La mano giovane, ma esperta, ai fornelli è quella di Giovanni Santoro, classe 1983, di Linguaglossa, chef primo e unico del locale, richiamato in paese dai Pennisi per la consegna delle chiavi (della cucina) del gioiellino di famiglia.Cotto e crudo di baccalà “a ghiotta” con barbabietola e cipollotto brasato è il biglietto da visita: forma moderna di una ricetta tradizionale dai sapori forti, dominati e riequilibrati con maestria dallo chef, che prosegue poi senza sbavature, come vi raccontiamo piatto dopo piatto nella nostra fotogallery.
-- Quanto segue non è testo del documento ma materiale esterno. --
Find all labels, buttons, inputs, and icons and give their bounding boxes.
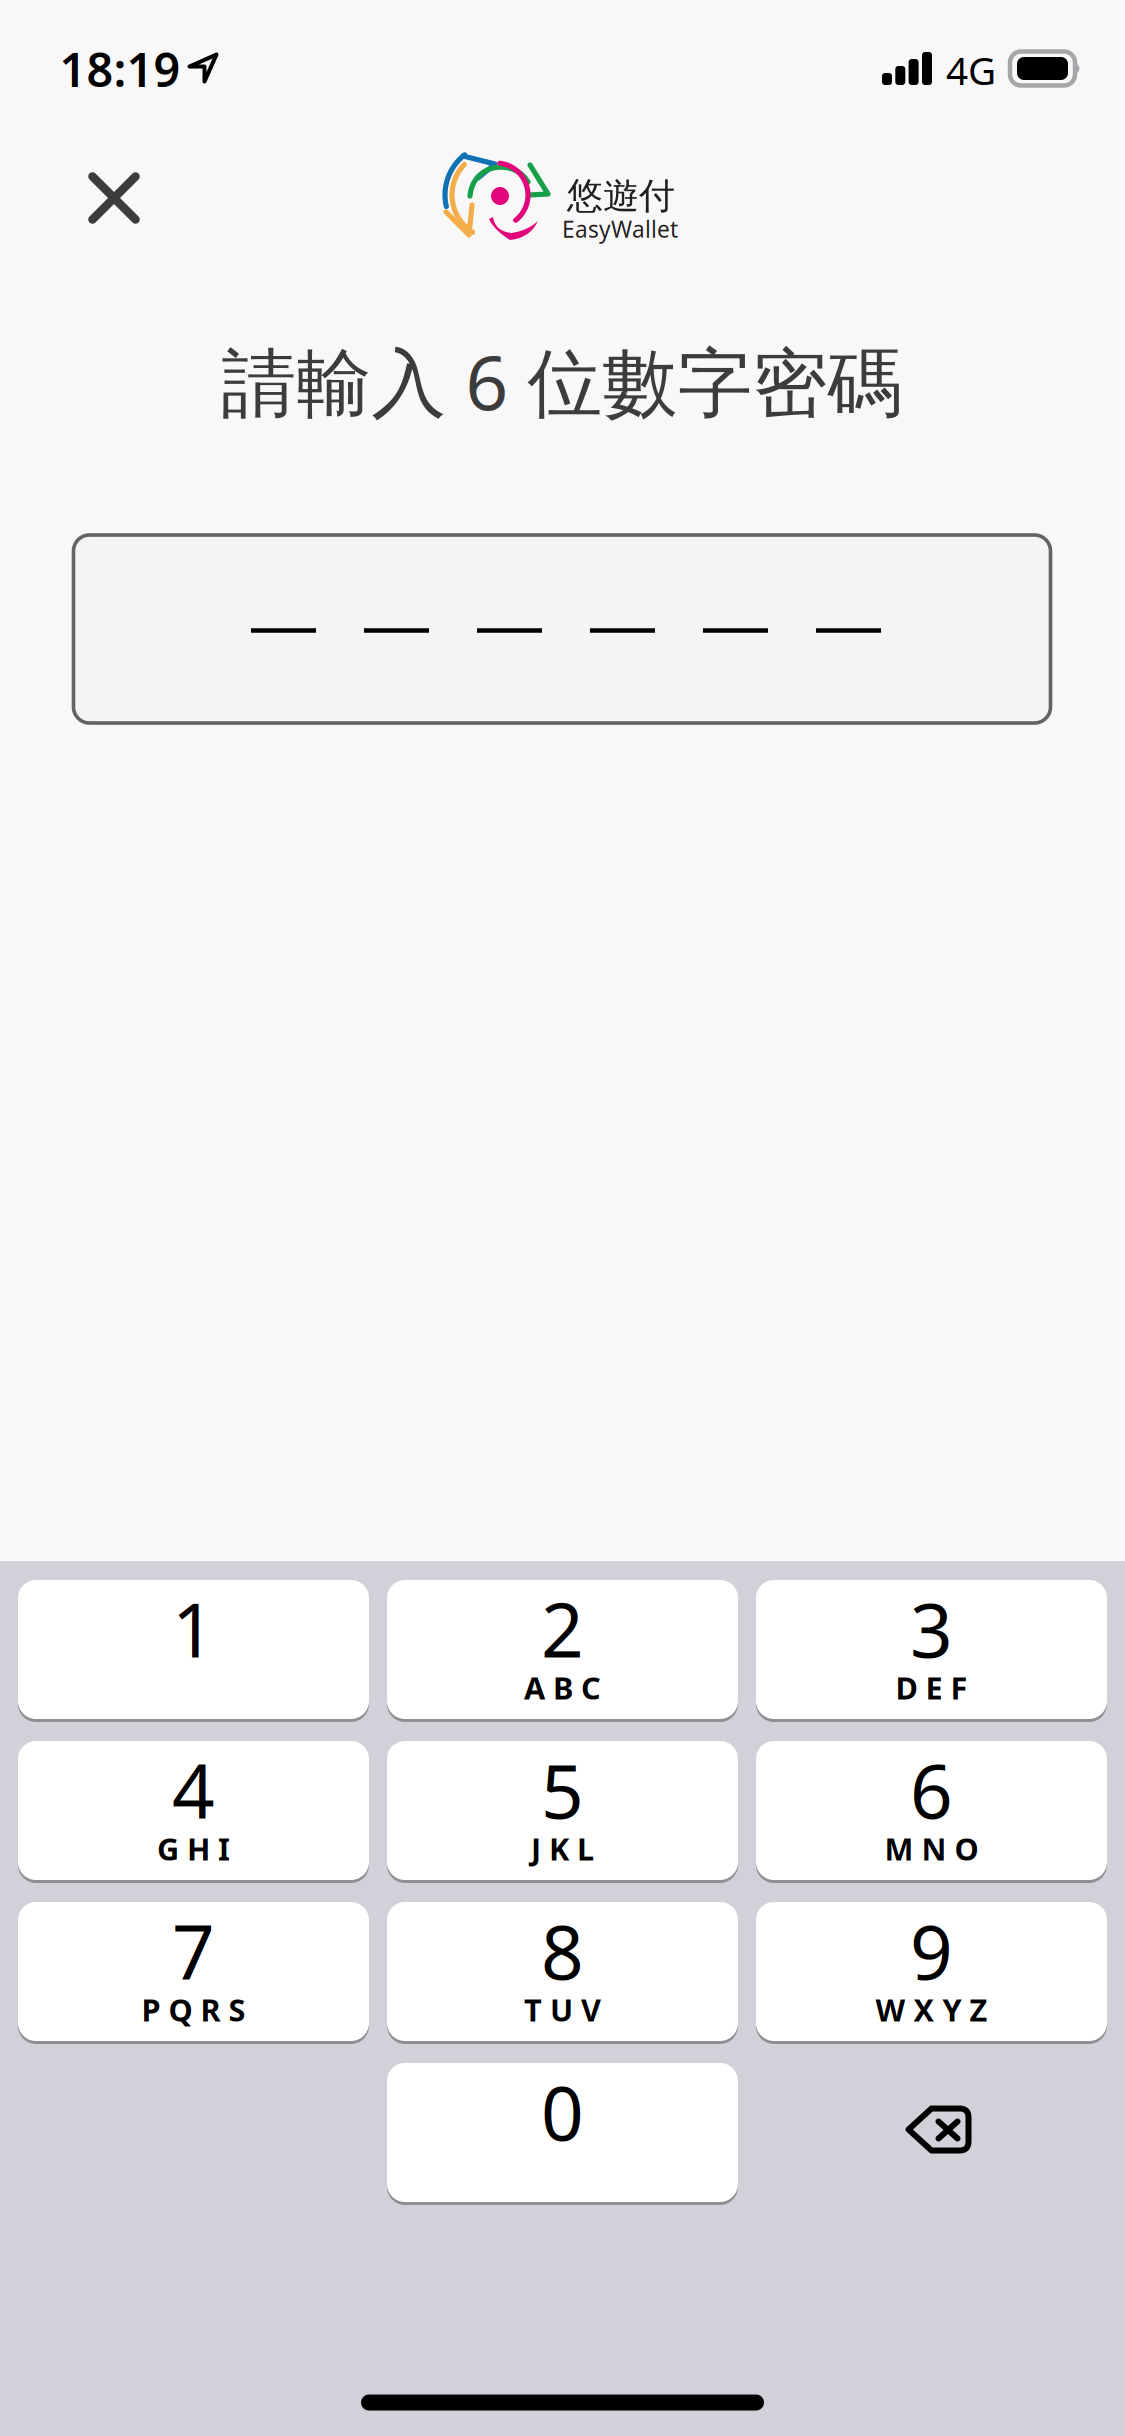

Si giunge alla fien del percorso con un interessante contrasto di temperature nel Cuore caldo al cioccolato bianco con centrifuga di pere e cannella, tonde dolcezze e sapori di frutta arricchite da una soffice speziatura.
«Sono molto soddisfatto del mio percorso professionale – spiega
Santoro – Ho girato l’Italia e sono tornato a Linguaglossa a venti anni. Dopo quattro anni ero chef dello
Shalai e mi sono messo in gioco su un suolo dove l’opinione diffusa era quella che la ristorazione potesse avere solo i format dell’agriturismo».
Santoro non ha avuto maestri blasonati (se si esclude una breve parentesi al fianco di Pino Cuttaia); è un cuoco che si è formato sul campo e la sua cucina, buona, diretta e senza metafore, si basa su tre cardini imprescindibili: semplicità, materia prima e identità territoriale; i piatti sono tutti intensi e profondi, talvolta con qualche licenza “in addizione”, costruiti sulla freschezza dell’ingrediente, su abbinamenti studiati e su tecniche di cottura comfort zone dello chef. Così la famiglia Pennisi oggi si gode i meritati successi, che fioccano come neve sull’Etna a gennaio, giusti riconoscimenti per chi ha investito tempo, denaro e sogni e che ha avuto ragione con sacrificio. A metà strada tra il cratere del vulcano, patrimonio Unesco dell’umanità dal 2013, e le barche dei pescatori di Giovanni Verga. Tra la montagna e la passione, tra il coraggio e il mare.